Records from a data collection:
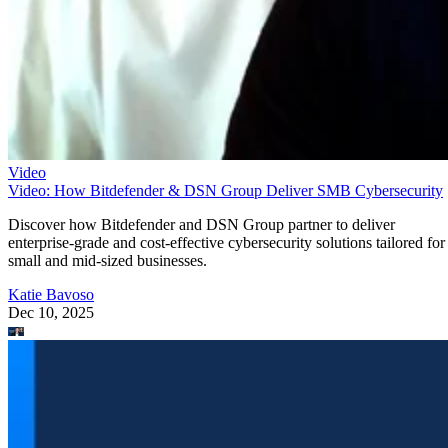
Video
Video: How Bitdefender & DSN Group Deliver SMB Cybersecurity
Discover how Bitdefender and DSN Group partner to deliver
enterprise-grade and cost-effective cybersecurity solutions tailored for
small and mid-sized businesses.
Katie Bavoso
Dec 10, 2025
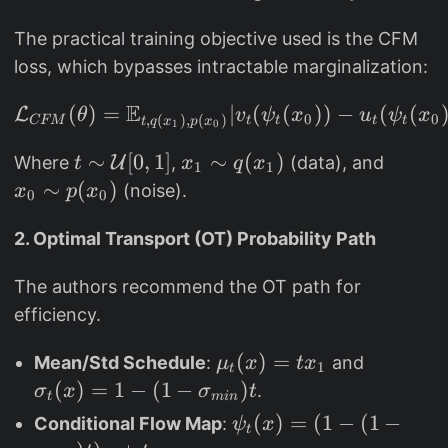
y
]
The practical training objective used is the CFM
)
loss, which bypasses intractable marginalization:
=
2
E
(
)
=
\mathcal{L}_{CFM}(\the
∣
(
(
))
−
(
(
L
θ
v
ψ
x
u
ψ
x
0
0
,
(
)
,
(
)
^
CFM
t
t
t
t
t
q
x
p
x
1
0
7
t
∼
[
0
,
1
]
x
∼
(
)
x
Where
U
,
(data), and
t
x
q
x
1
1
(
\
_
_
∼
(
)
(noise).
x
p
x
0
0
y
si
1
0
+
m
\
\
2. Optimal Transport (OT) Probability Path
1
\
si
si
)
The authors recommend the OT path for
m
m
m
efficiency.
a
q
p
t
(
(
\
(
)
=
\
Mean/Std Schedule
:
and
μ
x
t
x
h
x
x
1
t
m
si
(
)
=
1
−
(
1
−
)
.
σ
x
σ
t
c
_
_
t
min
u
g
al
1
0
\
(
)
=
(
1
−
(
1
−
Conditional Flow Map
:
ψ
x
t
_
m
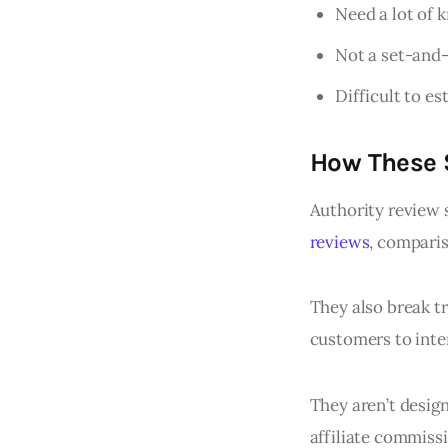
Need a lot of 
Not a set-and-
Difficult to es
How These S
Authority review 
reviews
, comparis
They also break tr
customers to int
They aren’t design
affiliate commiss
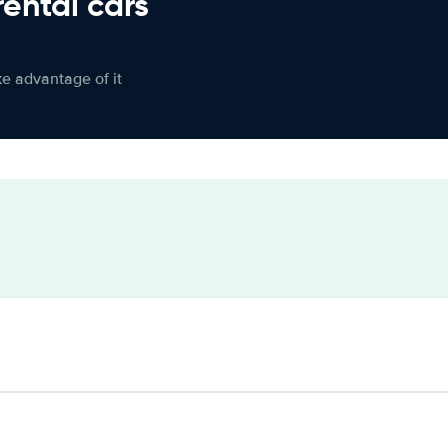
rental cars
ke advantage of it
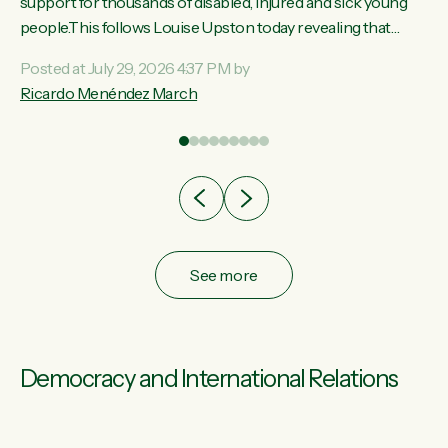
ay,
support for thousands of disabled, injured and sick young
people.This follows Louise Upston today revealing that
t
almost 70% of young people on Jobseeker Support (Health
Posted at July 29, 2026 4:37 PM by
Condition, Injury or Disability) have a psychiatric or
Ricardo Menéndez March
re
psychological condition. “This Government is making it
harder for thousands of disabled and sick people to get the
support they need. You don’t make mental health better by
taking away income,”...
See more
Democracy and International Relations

▸ **WHAT THE TASK REQUIRES**
Set down the entries above exactly, and keep every picture out of your copy.

▸ **RESULT OF THIS TASK**
Video
Video: How Bitdefender & DSN Group Deliver SMB Cybersecurity
Discover how Bitdefender and DSN Group partner to deliver
enterprise-grade and cost-effective cybersecurity solutions tailored for
small and mid-sized businesses.
Katie Bavoso
Dec 10, 2025
y
]
The practical training objective used is the CFM
)
loss, which bypasses intractable marginalization:
=
2
E
(
)
=
\mathcal{L}_{CFM}(\the
∣
(
(
))
−
(
(
L
θ
v
ψ
x
u
ψ
x
0
0
,
(
)
,
(
)
^
CFM
t
t
t
t
t
q
x
p
x
1
0
7
t
∼
[
0
,
1
]
x
∼
(
)
x
Where
U
,
(data), and
t
x
q
x
1
1
(
\
_
_
∼
(
)
(noise).
x
p
x
0
0
y
si
1
0
+
m
\
\
2. Optimal Transport (OT) Probability Path
1
\
si
si
)
The authors recommend the OT path for
m
m
m
efficiency.
a
q
p
t
(
(
\
(
)
=
\
Mean/Std Schedule
:
and
μ
x
t
x
h
x
x
1
t
m
si
(
)
=
1
−
(
1
−
)
.
σ
x
σ
t
c
_
_
t
min
u
g
al
1
0
\
(
)
=
(
1
−
(
1
−
Conditional Flow Map
:
ψ
x
t
_
m
Need a lot of 
Not a set-and-
Difficult to es
How These S
Authority review 
reviews
, comparis
They also break tr
customers to int
They aren’t design
affiliate commiss
rental cars
ke advantage of it
ay,
support for thousands of disabled, injured and sick young
people.This follows Louise Upston today revealing that
t
almost 70% of young people on Jobseeker Support (Health
Posted at July 29, 2026 4:37 PM by
Condition, Injury or Disability) have a psychiatric or
Ricardo Menéndez March
re
psychological condition. “This Government is making it
harder for thousands of disabled and sick people to get the
support they need. You don’t make mental health better by
taking away income,”...
See more
Democracy and International Relations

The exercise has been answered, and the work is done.